WHAT IS REQUIRED:
Restate the data word for word and leave the images out.

Source data
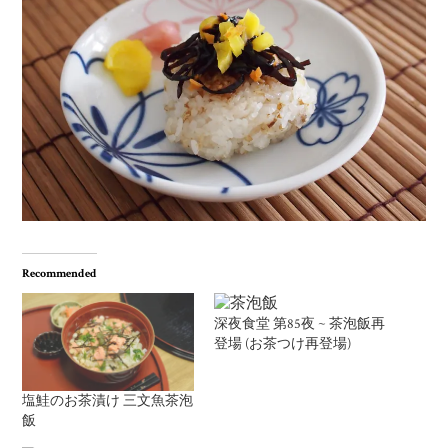
Recommended
深夜食堂 第85夜 ~ 茶泡飯再
登場 (お茶つけ再登場)
塩鮭のお茶漬け 三文魚茶泡
飯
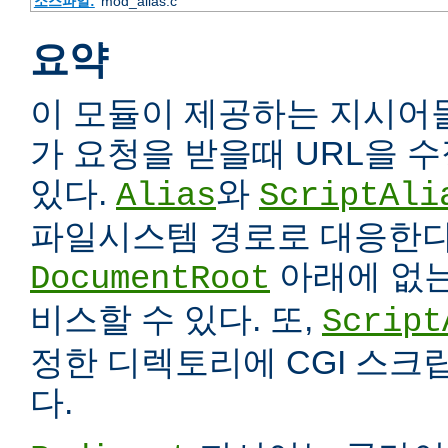
소스파일:
mod_alias.c
요약
이 모듈이 제공하는 지시어
가 요청을 받을때 URL을 
있다.
와
Alias
ScriptAli
파일시스템 경로로 대응한다
아래에 없는
DocumentRoot
비스할 수 있다. 또,
Script
정한 디렉토리에 CGI 스크
다.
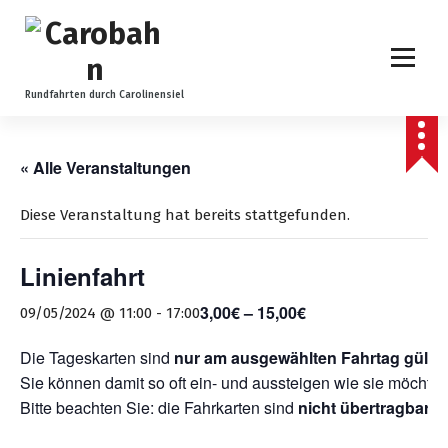
Z
u
m
I
n
Rundfahrten durch Carolinensiel
h
a
l
« Alle Veranstaltungen
t
s
Diese Veranstaltung hat bereits stattgefunden.
p
r
Linienfahrt
i
n
3,00€ – 15,00€
09/05/2024 @ 11:00
-
17:00
g
e
Die Tageskarten sind
nur am ausgewählten Fahrtag gültig
n
Sie können damit so oft ein- und aussteigen wie sie möchten
Bitte beachten Sie: die Fahrkarten sind
nicht übertragbar
.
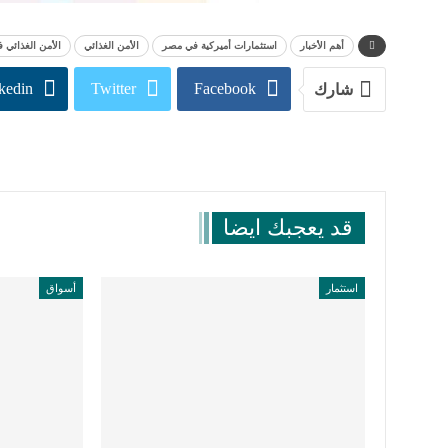
أهم الأخبار
استثمارات أميركية في مصر
الأمن الغذائي
الأمن الغذائي
kedin
Twitter
Facebook
شارك
قد يعجبك ايضا
استثمار
أسواق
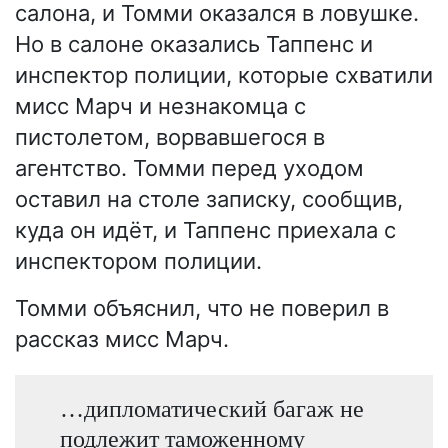
салона, и Томми оказался в ловушке.
Но в салоне оказались Таппенс и
инспектор полиции, которые схватили
мисс Марч и незнакомца с
пистолетом, ворвавшегося в
агентство. Томми перед уходом
оставил на столе записку, сообщив,
куда он идёт, и Таппенс приехала с
инспектором полиции.
Томми объяснил, что не поверил в
рассказ мисс Марч.
…дипломатический багаж не
подлежит таможенному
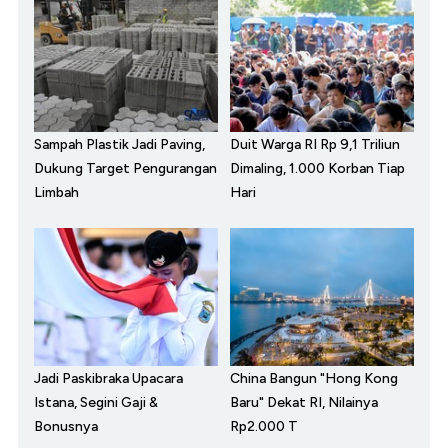
Sampah Plastik Jadi Paving,
Duit Warga RI Rp 9,1 Triliun
Dukung Target Pengurangan
Dimaling, 1.000 Korban Tiap
Limbah
Hari
Jadi Paskibraka Upacara
China Bangun "Hong Kong
Istana, Segini Gaji &
Baru" Dekat RI, Nilainya
Bonusnya
Rp2.000 T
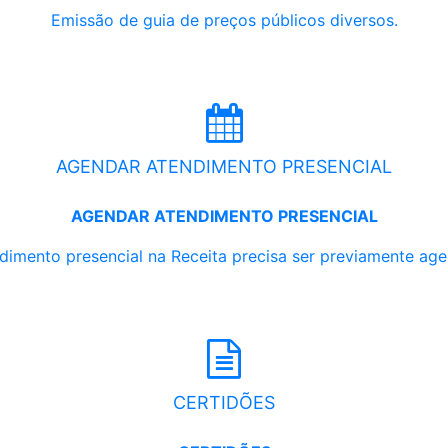
Emissão de guia de preços públicos diversos.
AGENDAR ATENDIMENTO PRESENCIAL
AGENDAR ATENDIMENTO PRESENCIAL
dimento presencial na Receita precisa ser previamente ag
CERTIDÕES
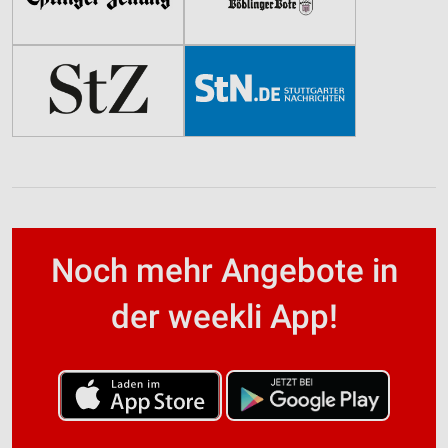
Noch mehr Angebote in
der weekli App!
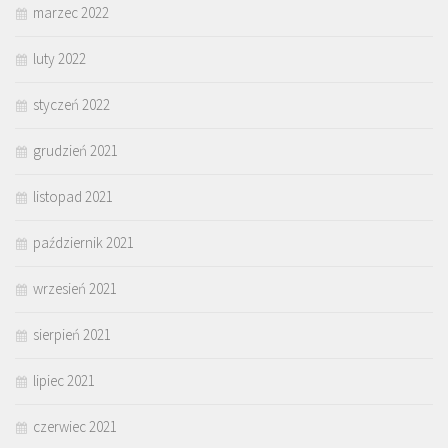
marzec 2022
luty 2022
styczeń 2022
grudzień 2021
listopad 2021
październik 2021
wrzesień 2021
sierpień 2021
lipiec 2021
czerwiec 2021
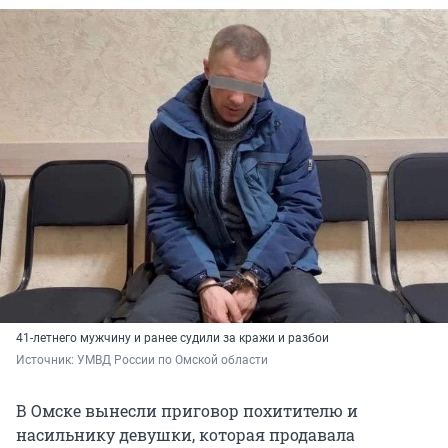
41-летнего мужчину и ранее судили за кражи и разбои
Источник: 
УМВД России по Омской области
В Омске вынесли приговор похитителю и
насильнику девушки, которая продавала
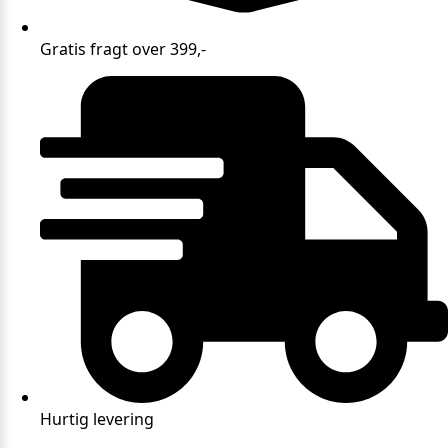
Gratis fragt over 399,-
Hurtig levering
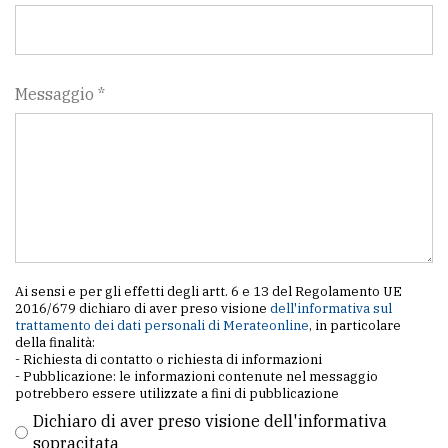
Messaggio *
Ai sensi e per gli effetti degli artt. 6 e 13 del Regolamento UE
2016/679 dichiaro di aver preso visione
dell'informativa sul
trattamento dei dati personali di Merateonline
, in particolare
della finalità:
- Richiesta di contatto o richiesta di informazioni
- Pubblicazione: le informazioni contenute nel messaggio
potrebbero essere utilizzate a fini di pubblicazione
Dichiaro di aver preso visione dell'informativa
sopracitata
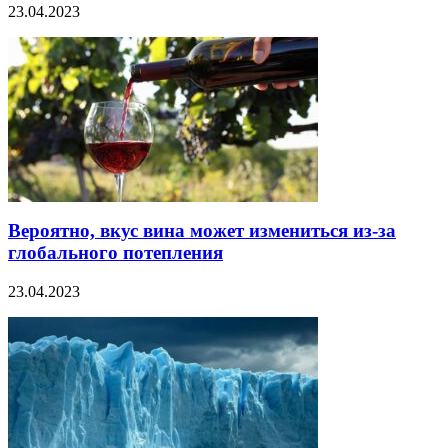
23.04.2023
Вероятно, вкус вина может измениться из-за
глобального потепления
23.04.2023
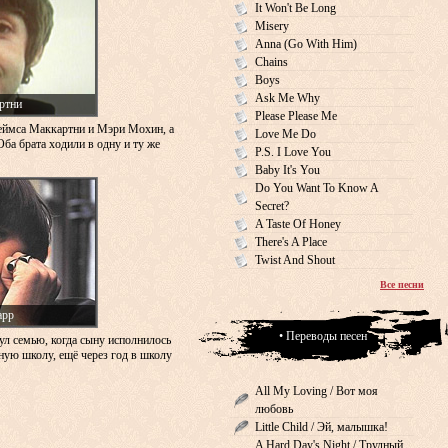
It Won't Be Long
Misery
Anna (Go With Him)
Chains
Boys
Ask Me Why
ртни
Please Please Me
еймса Маккартни и Мэри Мохин, а
Love Me Do
Оба брата ходили в одну и ту же
P.S. I Love You
Baby It's You
Do You Want To Know A
Secret?
A Taste Of Honey
There's A Place
Twist And Shout
Все песни
арр
• Переводы песен
ул семью, когда сыну исполнилось
сную школу, ещё через год в школу
All My Loving / Вот моя
любовь
Little Child / Эй, малышка!
A Hard Day's Night / Трудный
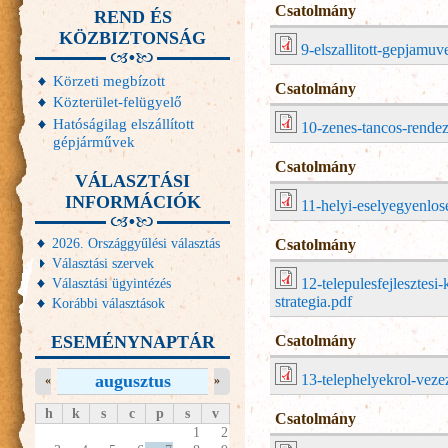
Csatolmány
REND ÉS
KÖZBIZTONSÁG
9-elszallitott-gepjamuv
Körzeti megbízott
Csatolmány
Közterület-felügyelő
Hatóságilag elszállított
10-zenes-tancos-rende
gépjárművek
Csatolmány
VÁLASZTÁSI
INFORMÁCIÓK
11-helyi-eselyegyenlos
2026. Országgyűlési választás
Csatolmány
Választási szervek
Választási ügyintézés
12-telepulesfejlesztesi
strategia.pdf
Korábbi választások
ESEMÉNYNAPTÁR
Csatolmány
augusztus
13-telephelyekrol-vezez
«
»
h
k
s
c
p
s
v
Csatolmány
1
2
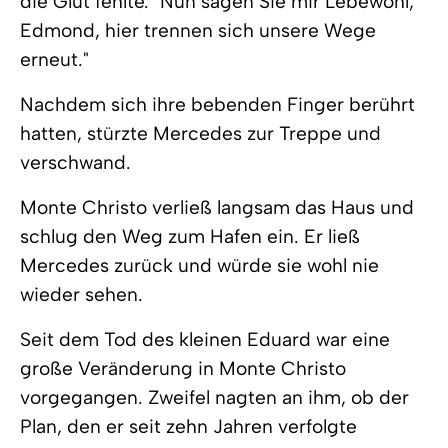
die Glut fehlte. "Nun sagen Sie mir Lebewohl,
Edmond, hier trennen sich unsere Wege
erneut."
Nachdem sich ihre bebenden Finger berührt
hatten, stürzte Mercedes zur Treppe und
verschwand.
Monte Christo verließ langsam das Haus und
schlug den Weg zum Hafen ein. Er ließ
Mercedes zurück und würde sie wohl nie
wieder sehen.
Seit dem Tod des kleinen Eduard war eine
große Veränderung in Monte Christo
vorgegangen. Zweifel nagten an ihm, ob der
Plan, den er seit zehn Jahren verfolgte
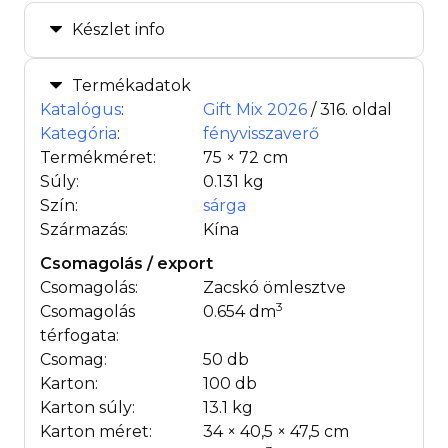
Készlet info
Termékadatok
Katalógus
:
Gift Mix 2026
/ 316. oldal
Kategória
:
fényvisszaverő
Termékméret:
75 × 72 cm
Súly:
0.131 kg
Szín:
sárga
Származás:
Kína
Csomagolás / export
Csomagolás:
Zacskó ömlesztve
3
Csomagolás
0.654 dm
térfogata:
Csomag:
50 db
Karton:
100 db
Karton súly:
13.1 kg
Karton méret:
34 × 40,5 × 47,5 cm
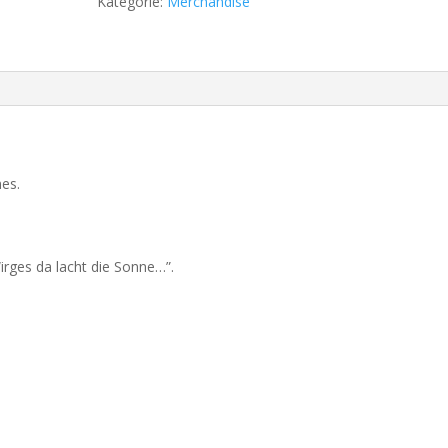
Kategorie:
Merchandise
es.
irges da lacht die Sonne…”.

SOLVED PROBLEM:
Recommended
深夜食堂 第85夜 ~ 茶泡飯再
登場 (お茶つけ再登場)
塩鮭のお茶漬け 三文魚茶泡
飯
소스파일:
mod_alias.c
요약
이 모듈이 제공하는 지시어
가 요청을 받을때 URL을 
있다.
와
Alias
ScriptAli
파일시스템 경로로 대응한다
아래에 없는
DocumentRoot
비스할 수 있다. 또,
Script
정한 디렉토리에 CGI 스크
다.
Z
u
m
I
n
Rundfahrten durch Carolinensiel
h
a
l
« Alle Veranstaltungen
t
s
Diese Veranstaltung hat bereits stattgefunden.
p
r
Linienfahrt
i
n
3,00€ – 15,00€
09/05/2024 @ 11:00
-
17:00
g
e
Die Tageskarten sind
nur am ausgewählten Fahrtag gültig
n
Sie können damit so oft ein- und aussteigen wie sie möchten
Bitte beachten Sie: die Fahrkarten sind
nicht übertragbar
.
أهم الأخبار
استثمارات أميركية في مصر
الأمن الغذائي
الأمن الغذائي
kedin
Twitter
Facebook
شارك
قد يعجبك ايضا
استثمار
أسواق
салона, и Томми оказался в ловушке.
Но в салоне оказались Таппенс и
инспектор полиции, которые схватили
мисс Марч и незнакомца с
пистолетом, ворвавшегося в
агентство. Томми перед уходом
оставил на столе записку, сообщив,
куда он идёт, и Таппенс приехала с
инспектором полиции.
Томми объяснил, что не поверил в
рассказ мисс Марч.
…дипломатический багаж не
подлежит таможенному
Sampah Plastik Jadi Paving,
Duit Warga RI Rp 9,1 Triliun
Dukung Target Pengurangan
Dimaling, 1.000 Korban Tiap
Limbah
Hari
Jadi Paskibraka Upacara
China Bangun "Hong Kong
Istana, Segini Gaji &
Baru" Dekat RI, Nilainya
Bonusnya
Rp2.000 T
Emissão de guia de preços públicos diversos.
AGENDAR ATENDIMENTO PRESENCIAL
AGENDAR ATENDIMENTO PRESENCIAL
dimento presencial na Receita precisa ser previamente ag
CERTIDÕES
Noch mehr Angebote in
der weekli App!
marzec 2022
luty 2022
styczeń 2022
grudzień 2021
listopad 2021
październik 2021
wrzesień 2021
sierpień 2021
lipiec 2021
czerwiec 2021
41-летнего мужчину и ранее судили за кражи и разбои
Источник: 
УМВД России по Омской области
В Омске вынесли приговор похитителю и
насильнику девушки, которая продавала
Gratis fragt over 399,-
Hurtig levering
Messaggio *
Ai sensi e per gli effetti degli artt. 6 e 13 del Regolamento UE
2016/679 dichiaro di aver preso visione
dell'informativa sul
trattamento dei dati personali di Merateonline
, in particolare
della finalità:
- Richiesta di contatto o richiesta di informazioni
- Pubblicazione: le informazioni contenute nel messaggio
potrebbero essere utilizzate a fini di pubblicazione
Dichiaro di aver preso visione dell'informativa
sopracitata
23.04.2023
Вероятно, вкус вина может измениться из-за
глобального потепления
23.04.2023
It Won't Be Long
Misery
Anna (Go With Him)
Chains
Boys
Ask Me Why
ртни
Please Please Me
еймса Маккартни и Мэри Мохин, а
Love Me Do
Оба брата ходили в одну и ту же
P.S. I Love You
Baby It's You
Do You Want To Know A
Secret?
A Taste Of Honey
There's A Place
Twist And Shout
Все песни
арр
• Переводы песен
ул семью, когда сыну исполнилось
сную школу, ещё через год в школу
All My Loving / Вот моя
любовь
Little Child / Эй, малышка!
A Hard Day's Night / Трудный
Csatolmány
REND ÉS
KÖZBIZTONSÁG
9-elszallitott-gepjamuv
Körzeti megbízott
Csatolmány
Közterület-felügyelő
Hatóságilag elszállított
10-zenes-tancos-rende
gépjárművek
Csatolmány
VÁLASZTÁSI
INFORMÁCIÓK
11-helyi-eselyegyenlos
2026. Országgyűlési választás
Csatolmány
Választási szervek
Választási ügyintézés
12-telepulesfejlesztesi
strategia.pdf
Korábbi választások
ESEMÉNYNAPTÁR
Csatolmány
augusztus
13-telephelyekrol-vezez
«
»
h
k
s
c
p
s
v
Csatolmány
1
2
die Glut fehlte. "Nun sagen Sie mir Lebewohl,
Edmond, hier trennen sich unsere Wege
erneut."
Nachdem sich ihre bebenden Finger berührt
hatten, stürzte Mercedes zur Treppe und
verschwand.
Monte Christo verließ langsam das Haus und
schlug den Weg zum Hafen ein. Er ließ
Mercedes zurück und würde sie wohl nie
wieder sehen.
Seit dem Tod des kleinen Eduard war eine
große Veränderung in Monte Christo
vorgegangen. Zweifel nagten an ihm, ob der
Plan, den er seit zehn Jahren verfolgte
Készlet info
Termékadatok
Katalógus
:
Gift Mix 2026
/ 316. oldal
Kategória
:
fényvisszaverő
Termékméret:
75 × 72 cm
Súly:
0.131 kg
Szín:
sárga
Származás:
Kína
Csomagolás / export
Csomagolás:
Zacskó ömlesztve
3
Csomagolás
0.654 dm
térfogata:
Csomag:
50 db
Karton:
100 db
Karton súly:
13.1 kg
Karton méret:
34 × 40,5 × 47,5 cm
Kategorie:
Merchandise
es.
irges da lacht die Sonne…”.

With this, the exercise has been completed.